The Nelson meeting was my first in-depth exposure to the impact on indigenous and local coastal communities of the protracted nature of the international debate on whaling and the inability of the International Whaling Commission to satisfactorily resolve cultural differences between its whaling and non-whaling members. I am a conservationist and practicing resource manager with more than two decades of experience and involvement in the management, sustainable use and international trade in wild animals. I share the sense of frustration that whaling communities have over the apparent reluctance of the IWC to recognize cetaceans as a renewable marine resource that is capable of being harvested sustainably.

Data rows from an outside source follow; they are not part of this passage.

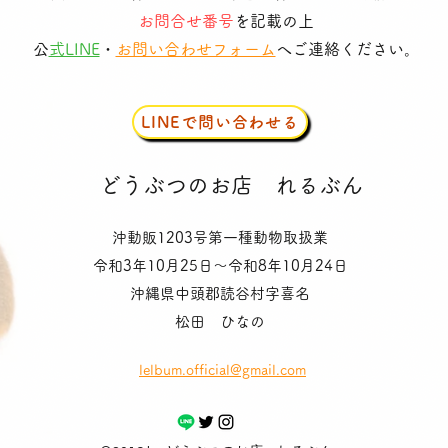
お問合せ番号
を記載の上
​
公式LINE
・
お問い合わせフォーム
へご連絡ください。
LINEで問い合わせる
​どうぶつのお店
れるぶん
沖動販1203号第一種動物取扱業
令和3年10月25日〜令和8年10月24日
沖縄県中頭郡読谷村字喜名
松田 ひなの
lelbum.official@gmail.com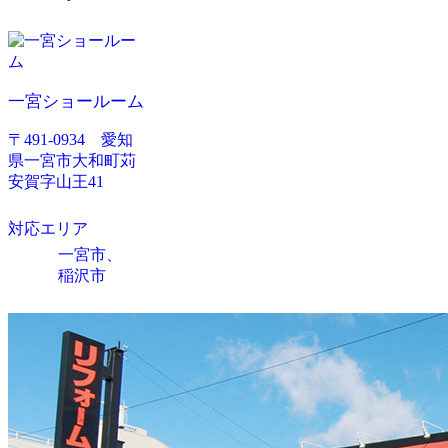
一宮ショールーム
〒491-0934 愛知
県一宮市大和町苅
安賀字山王41
対応エリア
一宮市、
稲沢市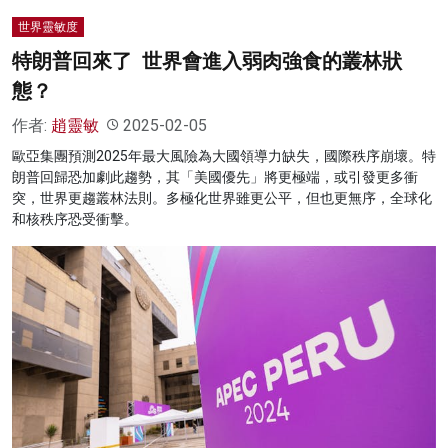
世界靈敏度
特朗普回來了 世界會進入弱肉強食的叢林狀
態？
作者:
趙靈敏
2025-02-05
歐亞集團預測2025年最大風險為大國領導力缺失，國際秩序崩壞。特
朗普回歸恐加劇此趨勢，其「美國優先」將更極端，或引發更多衝
突，世界更趨叢林法則。多極化世界雖更公平，但也更無序，全球化
和核秩序恐受衝擊。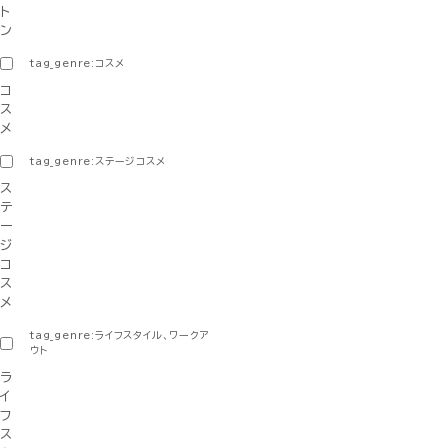
ト
ン
tag_genre:コスメ
コ
ス
メ
tag_genre:ステージコスメ
ス
テ
ー
ジ
コ
ス
メ
tag_genre:ライフスタイル、ワークア
ウト
ラ
イ
フ
ス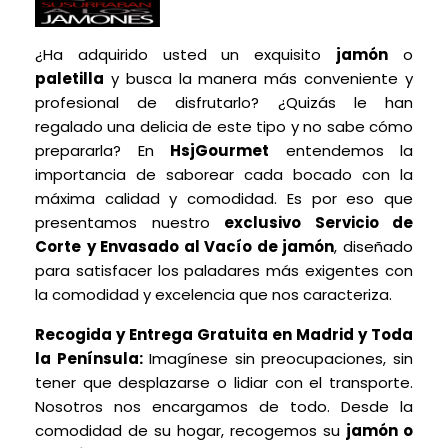
¿Ha adquirido usted un exquisito
jamón
o
paletilla
y busca la manera más conveniente y
profesional de disfrutarlo? ¿Quizás le han
regalado una delicia de este tipo y no sabe cómo
prepararla? En
HsjGourmet
entendemos la
importancia de saborear cada bocado con la
máxima calidad y comodidad. Es por eso que
presentamos nuestro
exclusivo Servicio de
Corte
y Envasado al Vacío de jamón
, diseñado
para satisfacer los paladares más exigentes con
la comodidad y excelencia que nos caracteriza.
Recogida y Entrega Gratuita en Madrid y Toda
la Península:
Imagínese sin preocupaciones, sin
tener que desplazarse o lidiar con el transporte.
Nosotros nos encargamos de todo. Desde la
comodidad de su hogar, recogemos su
jamón o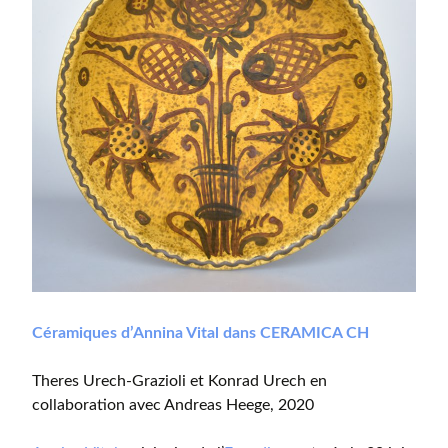
Céramiques d’Annina Vital dans CERAMICA CH
Theres Urech-Grazioli et Konrad Urech en
collaboration avec Andreas Heege, 2020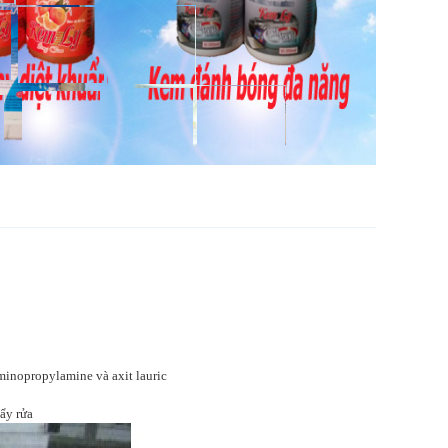
minopropylamine và axit lauric
ẩy rửa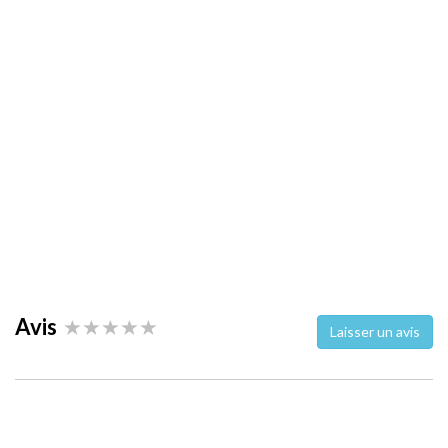
Avis
Laisser un avis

The international debate on the commercial use of cetaceans has evolved over the last two decades to become one of the most emotive natural resource conservation issues. Objective debate on the subject has become clouded by misinformation that seeks to portray all species of large cetaceans as endangered. Rational decision-making by the IWC has been replaced by rigorously held ideologies that are deeply rooted in complex cultural differences in attitudes toward certain favoured animal species.
Caught somewhere in the midst of this seemingly intractable conflict are those indigenous and local coastal communities for whom the use of certain species of large cetacean is inexorably interwoven into the fabric of their cultures. While it is true that the IWC has approved subsistence use of certain whale species by some coastal indigenous communities according to annual quotas that are established by the Commission, not all indigenous communities are "blessed" with this provision. Furthermore, so strong is the opposition to any commercial use of cetaceans, that the IWC applies the term "subsistence use" in a highly-restrictive sense that prevents communities receiving subsistence quotas from making commercial use of by-products. As a consequence of this IWC policy, these by-products represent a waste of a valuable resource. Furthermore, and arguably more importantly, indigenous artists, artisans, and communities are robbed of the ability to promote greater understanding of their cultural heritage by trading their traditional arts and handicrafts in international markets.
This current IWC policy is imposed by the governments of a relatively small number of industrialized countries. It is difficult to escape the conclusion that this decision to prohibit the commercial use of by-products derived from whales taken for subsistence purposes by small-scale whalers living in small rural communities, appears tinged with a touch of cultural imperialism.